With surprising quickness the man the media dubbed the Kiddie Crusader whipped around to face Porter, and smiled as he looked at the gun. “Man of the law!” he cried joyfully, throwing his arms in the air. The wind looked about ready to tear the few meager strands of hair from his head. “Assist me!” He gesticulated wildly to the window behind him. “These sinners won’t listen to me. We must save their children.”

“You’re not saving anyone,” said Porter. “Come with me.”

“Sheriff,” said the Crusader, stepping closer. “You don’t understand. This is godless country and these are godless people. The storm is coming, can’t you see? I’m just the messenger!”

He stepped closer and reached out his right hand. “You can help me.”

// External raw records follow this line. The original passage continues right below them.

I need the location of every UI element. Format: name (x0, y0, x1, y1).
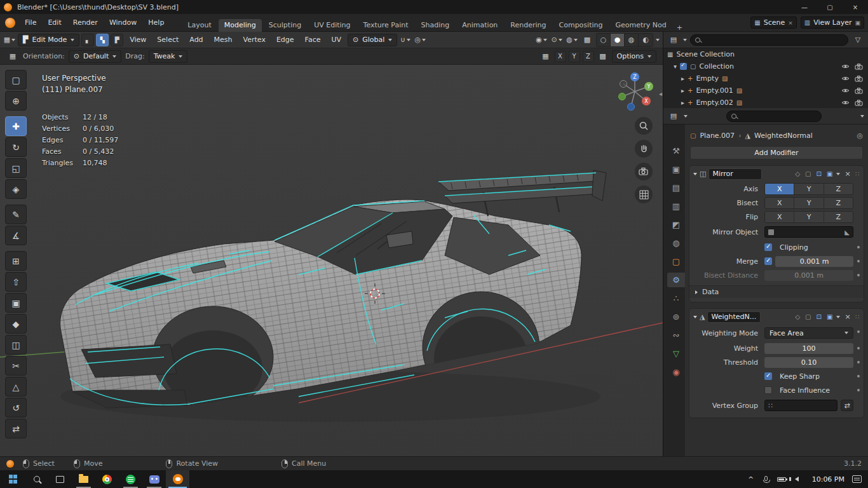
drag-handle[interactable]: ∷ (855, 170, 860, 177)
xray-toggle-button[interactable]: ▩ (581, 34, 593, 46)
tool-rotate[interactable]: ↻ (5, 137, 27, 157)
menu-render[interactable]: Render (67, 14, 104, 32)
display-realtime-toggle[interactable]: ⊡ (815, 313, 823, 320)
battery-tray-button[interactable] (774, 470, 789, 488)
clipping-checkbox[interactable] (764, 243, 772, 251)
keyframe-decorator[interactable] (857, 347, 860, 349)
menu-help[interactable]: Help (142, 14, 170, 32)
viewport-canvas[interactable]: ▢ ⊕ ✚ ↻ ◱ ◈ ✎ ∡ ⊞ ⇧ ▣ ◆ ◫ ✂ △ ↺ ⇄ User P… (0, 65, 663, 456)
flip-x-button[interactable]: X (765, 212, 794, 222)
tool-knife[interactable]: ✂ (5, 356, 27, 376)
menu-view[interactable]: View (125, 36, 151, 44)
world-tab[interactable]: ◍ (667, 236, 685, 250)
filter-chevron-icon[interactable] (860, 115, 864, 118)
transform-orientation-dropdown[interactable]: ⊙ Global (348, 34, 397, 46)
start-button[interactable] (1, 470, 25, 488)
view-layer-tab[interactable]: ▥ (667, 199, 685, 214)
workspace-compositing[interactable]: Compositing (553, 19, 609, 32)
workspace-layout[interactable]: Layout (182, 19, 217, 32)
threshold-field[interactable]: 0.10 (764, 357, 853, 368)
task-view-button[interactable] (48, 470, 72, 488)
face-influence-checkbox[interactable] (764, 386, 772, 394)
render-tab[interactable]: ▣ (667, 162, 685, 177)
keyframe-decorator[interactable] (857, 330, 860, 333)
notification-center-icon[interactable] (852, 475, 862, 483)
mirror-y-button[interactable]: Y (569, 51, 580, 62)
menu-window[interactable]: Window (104, 14, 142, 32)
mirror-object-field[interactable]: ◣ (764, 226, 853, 238)
shading-options-chevron-icon[interactable] (656, 39, 660, 41)
keyframe-decorator[interactable] (857, 375, 860, 377)
workspace-sculpting[interactable]: Sculpting (263, 19, 307, 32)
tool-poly-build[interactable]: △ (5, 377, 27, 396)
maximize-button[interactable]: ▢ (817, 0, 843, 14)
menu-file[interactable]: File (19, 14, 42, 32)
outliner-row-collection[interactable]: ▾ ▢ Collection (663, 60, 868, 72)
tool-annotate[interactable]: ✎ (5, 205, 27, 224)
display-realtime-toggle[interactable]: ⊡ (815, 170, 823, 177)
remove-modifier-button[interactable]: × (843, 313, 852, 321)
expand-icon[interactable]: ▸ (681, 75, 684, 82)
mirror-icon[interactable]: ▦ (539, 50, 552, 63)
show-gizmo-button[interactable]: ◉ (535, 34, 548, 46)
breadcrumb-object[interactable]: Plane.007 (700, 132, 735, 140)
vertex-group-field[interactable]: ∷ (764, 400, 837, 411)
output-tab[interactable]: ▤ (667, 180, 685, 195)
tool-select-box[interactable]: ▢ (5, 70, 27, 90)
outliner-row-empty-002[interactable]: ▸ + Empty.002 ▨ (663, 97, 868, 108)
drag-handle[interactable]: ∷ (855, 313, 860, 320)
tool-transform[interactable]: ◈ (5, 179, 27, 199)
display-render-toggle[interactable]: ▣ (825, 170, 834, 177)
sidebar-toggle-icon[interactable]: ◂ (659, 90, 662, 97)
view-layer-selector[interactable]: ▥ View Layer ▣ (801, 17, 864, 29)
axis-x-button[interactable]: X (765, 184, 794, 194)
outliner-filter-icon[interactable]: ▽ (851, 34, 864, 46)
add-modifier-button[interactable]: Add Modifier (690, 146, 863, 159)
axis-y-button[interactable]: Y (794, 184, 824, 194)
material-tab[interactable]: ◉ (667, 365, 685, 379)
menu-vertex[interactable]: Vertex (239, 36, 270, 44)
workspace-texture-paint[interactable]: Texture Paint (358, 19, 414, 32)
extras-chevron-icon[interactable] (836, 316, 840, 318)
flip-z-button[interactable]: Z (824, 212, 853, 222)
menu-mesh[interactable]: Mesh (210, 36, 237, 44)
camera-view-button[interactable] (635, 163, 653, 180)
tool-measure[interactable]: ∡ (5, 226, 27, 245)
tool-loop-cut[interactable]: ◫ (5, 335, 27, 355)
menu-uv[interactable]: UV (327, 36, 346, 44)
display-edit-mode-toggle[interactable]: ▢ (804, 313, 812, 320)
tool-extrude-region[interactable]: ⇧ (5, 272, 27, 292)
outliner-row-empty[interactable]: ▸ + Empty ▨ (663, 72, 868, 85)
zoom-button[interactable] (635, 117, 653, 135)
tool-tab[interactable]: ⚒ (667, 144, 685, 158)
merge-checkbox[interactable] (764, 257, 772, 265)
scene-tab[interactable]: ◩ (667, 217, 685, 232)
bisect-y-button[interactable]: Y (794, 198, 824, 208)
bisect-x-button[interactable]: X (765, 198, 794, 208)
vertex-select-mode-button[interactable]: ▖ (81, 34, 94, 46)
snap-toggle-button[interactable]: ∪ (399, 34, 412, 46)
close-button[interactable]: × (843, 0, 868, 14)
display-render-toggle[interactable]: ▣ (825, 313, 834, 320)
workspace-shading[interactable]: Shading (416, 19, 456, 32)
camera-icon[interactable] (855, 100, 863, 106)
workspace-geometry-nodes[interactable]: Geometry Nod (609, 19, 672, 32)
hidden-icons-button[interactable]: ^ (743, 470, 759, 488)
properties-search-input[interactable] (726, 111, 822, 122)
collapse-icon[interactable] (693, 173, 697, 175)
menu-edge[interactable]: Edge (272, 36, 299, 44)
breadcrumb-modifier[interactable]: WeightedNormal (754, 132, 813, 140)
outliner-row-scene-collection[interactable]: ▦ Scene Collection (663, 48, 868, 60)
keyframe-decorator[interactable] (857, 389, 860, 391)
weighting-mode-dropdown[interactable]: Face Area (764, 327, 853, 339)
collapse-icon[interactable] (693, 316, 697, 318)
display-on-cage-toggle[interactable]: ◇ (794, 313, 801, 320)
drag-dropdown[interactable]: Tweak (149, 50, 188, 63)
eye-icon[interactable] (841, 100, 850, 105)
shading-material-button[interactable]: ◍ (625, 34, 639, 46)
tool-bevel[interactable]: ◆ (5, 314, 27, 334)
bisect-distance-field[interactable]: 0.001 m (764, 270, 853, 281)
constraints-tab[interactable]: ∾ (667, 328, 685, 342)
eye-icon[interactable] (841, 76, 850, 81)
properties-editor-icon[interactable]: ▤ (667, 110, 680, 123)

Porter thought of the bodies of three children. “I can help you,” he echoed. He fired two shots point-blank into the Crusader’s chest. The body fell to the ground with barely a whisper.

The door to Honeycutt flew open and Porter holstered his gun. Jenny, a lean woman with a firm set to her features, eyed the body on the ground and then gestured for the sheriff to get inside.

Porter raced into the farm and followed Jenny into the storm cellar. There was a small window in the basement, and he peered outside as the sky turned from purple-green to a deep, foreboding black. He could feel the wind approaching, the mists beginning to form into a single, angry apparition that spelled righteous fury for so many believers.

The twister formed not far from the limp form of the Kiddie Crusader, as though born of his dead body, and as it raced toward Honeycutt Farm, Porter thought fleetingly of his brief exchange with the killer.

He gathered Jenny and her children in his arms and told them to pray. He watched the twister approach at full blast, as though aimed directly for the farm. He thought of his children. And he bent his head to join the others in prayer.